DLAD-10 was trained with 146 717 radiographs from 108 053 patients using a ResNet34-based neural network with lesion-specific channels for 10 common radiologic abnormalities (pneumothorax, mediastinal widening, pneumoperitoneum, nodule/mass, consolidation, pleural effusion, linear atelectasis, fibrosis, calcification, and cardiomegaly). For external validation, the performance of DLAD-10 on a same-day CT-confirmed dataset (normal:abnormal, 53:147) and an open-source dataset (PadChest; normal:abnormal, 339:334) was compared to that of three radiologists. Separate simulated reading tests were conducted on another dataset adjusted to real-world disease prevalence in the emergency department, consisting of four critical, 52 urgent, and 146 non-urgent cases.

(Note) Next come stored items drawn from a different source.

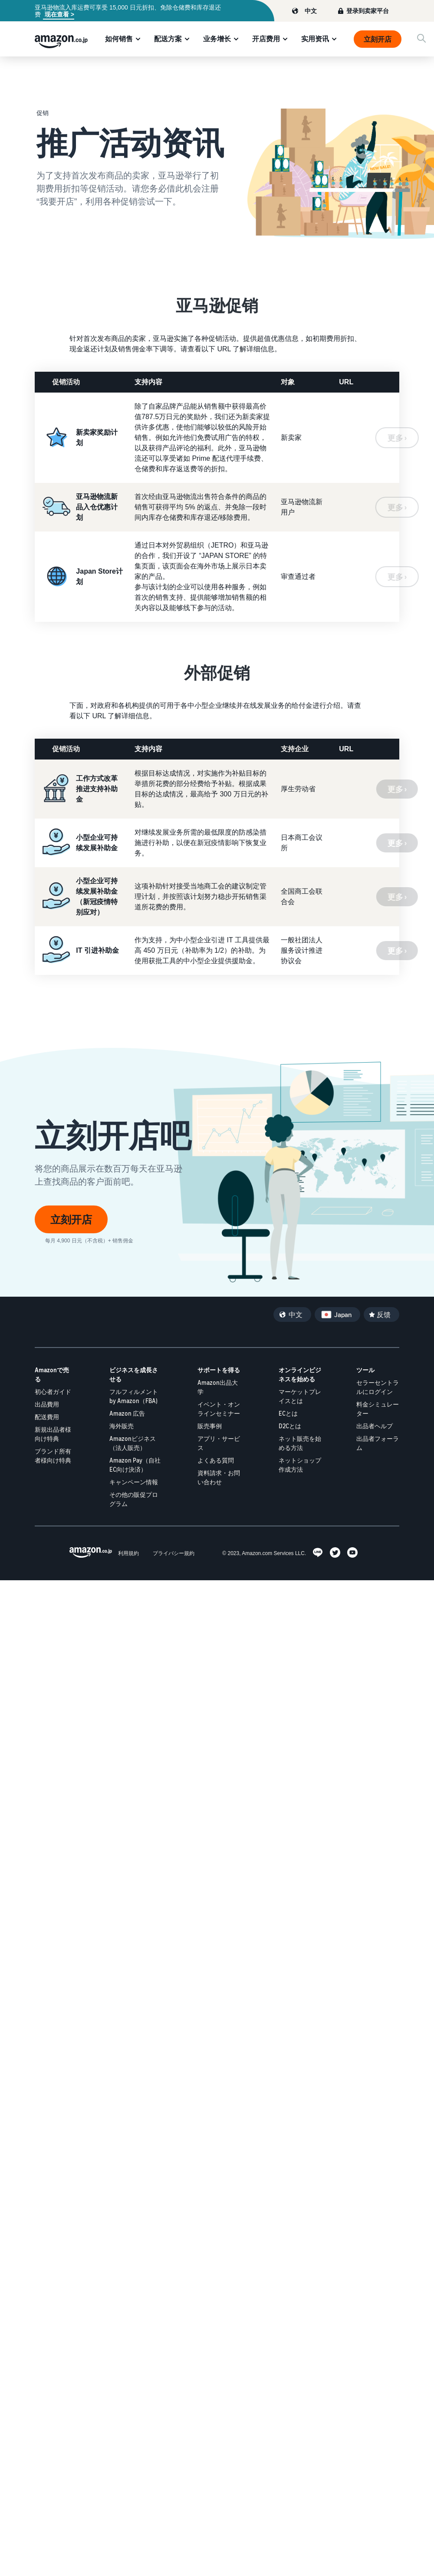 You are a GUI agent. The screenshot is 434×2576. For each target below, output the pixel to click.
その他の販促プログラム (133, 1499)
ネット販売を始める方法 (300, 1443)
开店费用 (266, 38)
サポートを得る (218, 1370)
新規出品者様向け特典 (53, 1434)
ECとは (288, 1413)
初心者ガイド (53, 1391)
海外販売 (121, 1426)
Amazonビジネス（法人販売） (132, 1443)
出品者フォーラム (377, 1443)
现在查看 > (58, 14)
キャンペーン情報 (133, 1482)
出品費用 (47, 1404)
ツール (365, 1370)
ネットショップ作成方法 (300, 1464)
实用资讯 (315, 38)
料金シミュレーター (377, 1408)
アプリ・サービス (218, 1443)
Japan (343, 1314)
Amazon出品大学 (217, 1387)
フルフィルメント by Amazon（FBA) (133, 1396)
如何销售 (119, 38)
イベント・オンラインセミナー (218, 1408)
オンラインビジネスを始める (300, 1374)
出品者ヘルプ (374, 1426)
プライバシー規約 (173, 1553)
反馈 (384, 1314)
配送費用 (47, 1416)
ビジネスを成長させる (133, 1374)
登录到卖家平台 (367, 10)
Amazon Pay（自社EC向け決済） (135, 1464)
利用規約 (128, 1553)
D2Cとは (290, 1426)
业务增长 (217, 38)
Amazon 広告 (127, 1413)
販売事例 (209, 1426)
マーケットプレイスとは (300, 1396)
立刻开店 (377, 39)
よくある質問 (215, 1460)
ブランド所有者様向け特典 (53, 1455)
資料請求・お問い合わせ (218, 1477)
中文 (311, 10)
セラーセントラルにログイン (377, 1387)
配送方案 (168, 38)
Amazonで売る (52, 1374) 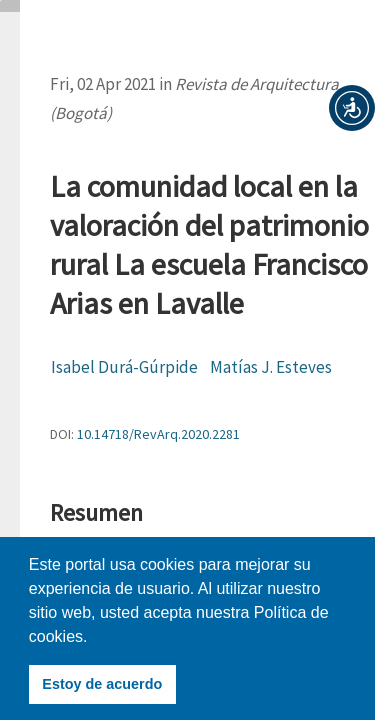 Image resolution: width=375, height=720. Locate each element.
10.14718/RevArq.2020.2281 (158, 434)
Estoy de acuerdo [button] (102, 684)
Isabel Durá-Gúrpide (124, 367)
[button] (352, 108)
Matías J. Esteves (271, 367) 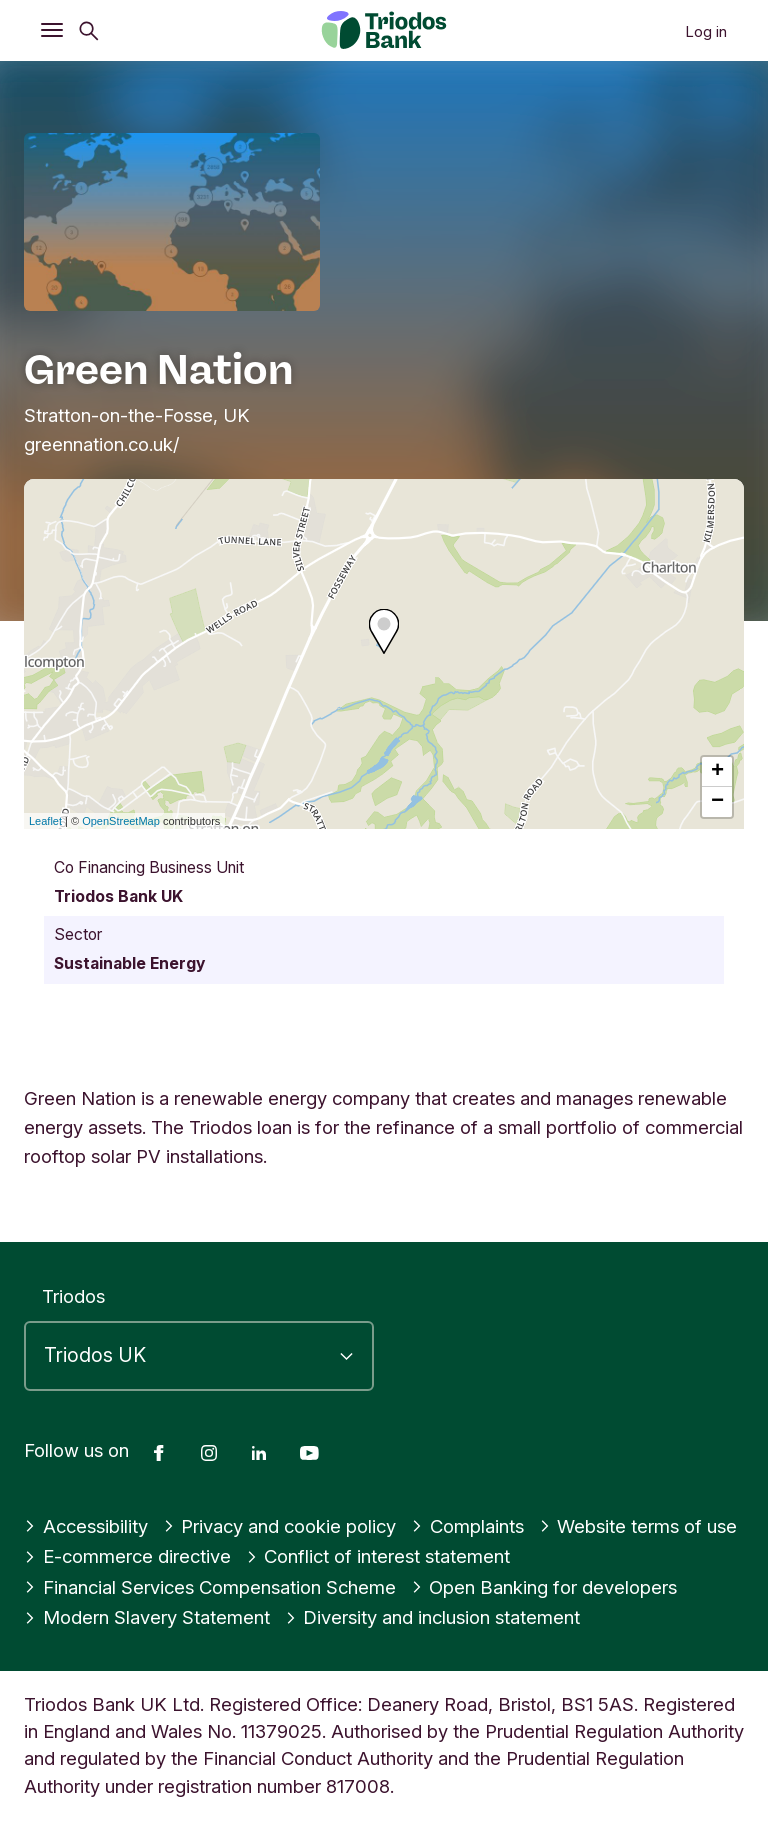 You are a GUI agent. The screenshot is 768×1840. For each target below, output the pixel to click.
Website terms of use (638, 1526)
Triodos (73, 1296)
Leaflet (45, 821)
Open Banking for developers (544, 1587)
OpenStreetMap (121, 821)
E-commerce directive (127, 1556)
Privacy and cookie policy (280, 1526)
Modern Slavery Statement (147, 1617)
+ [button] (717, 772)
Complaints (467, 1526)
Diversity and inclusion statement (433, 1617)
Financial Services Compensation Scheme (210, 1587)
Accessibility (86, 1526)
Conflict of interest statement (378, 1556)
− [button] (717, 802)
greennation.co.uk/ (102, 444)
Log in (706, 31) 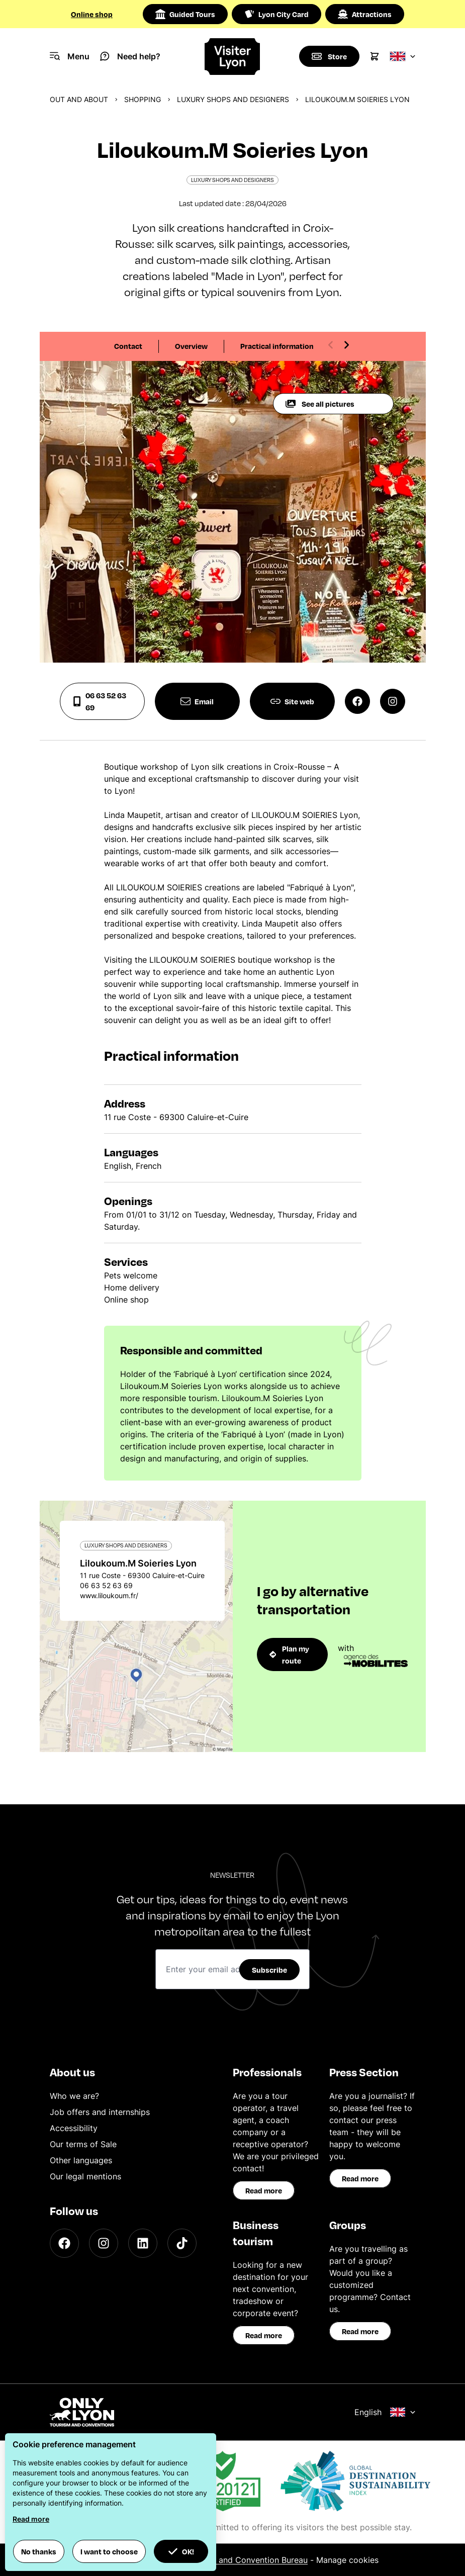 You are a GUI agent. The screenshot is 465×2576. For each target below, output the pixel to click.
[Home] (232, 56)
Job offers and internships (100, 2112)
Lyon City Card (276, 14)
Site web (292, 701)
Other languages (81, 2160)
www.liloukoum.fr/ (109, 1595)
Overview (191, 346)
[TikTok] (182, 2243)
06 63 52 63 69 (99, 701)
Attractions (365, 14)
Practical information (277, 346)
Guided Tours (185, 14)
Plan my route (289, 1654)
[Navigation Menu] (69, 56)
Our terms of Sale (83, 2144)
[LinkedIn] (142, 2243)
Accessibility (74, 2128)
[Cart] (374, 56)
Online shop (92, 14)
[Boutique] (329, 56)
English (385, 2412)
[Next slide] (346, 345)
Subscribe (269, 1970)
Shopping (142, 99)
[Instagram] (103, 2243)
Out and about (79, 99)
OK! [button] (181, 2551)
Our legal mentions (85, 2176)
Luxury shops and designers (233, 99)
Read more (263, 2190)
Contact (128, 346)
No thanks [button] (38, 2551)
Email (197, 701)
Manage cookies (347, 2560)
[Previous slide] (331, 345)
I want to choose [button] (109, 2551)
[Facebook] (64, 2243)
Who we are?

Six radiologists participated in the simulated reading sessions with and without DLAD-10.
DLAD-10 exhibited areas under the receiver-operating characteristic curves (AUROCs) of 0.895–1.00 in the CT-confirmed dataset and 0.913–0.997 in the PadChest dataset. DLAD-10 correctly classified significantly more critical abnormalities (95.0% [57/60]) than pooled radiologists (84.4% [152/180]; p=0.01). In simulated reading tests for emergency department patients, pooled readers detected significantly more critical (70.8% [17/24] versus 29.2% [7/24]; p=0.006) and urgent (82.7% [258/312] versus 78.2% [244/312]; p=0.04) abnormalities when aided by DLAD-10. DLAD-10 assistance shortened the mean time-to-report critical and urgent radiographs (640.5±466.3 versus 3371.0±1352.5 s and 1840.3±1141.1 versus 2127.1±1468.2, respectively; p-values<0.01) and reduced the mean interpretation time (20.5±22.8 versus 23.5±23.7 s; p<0.001).
DLAD-10 showed excellent performance, improving radiologists' performance and shortening the reporting time for critical and urgent cases.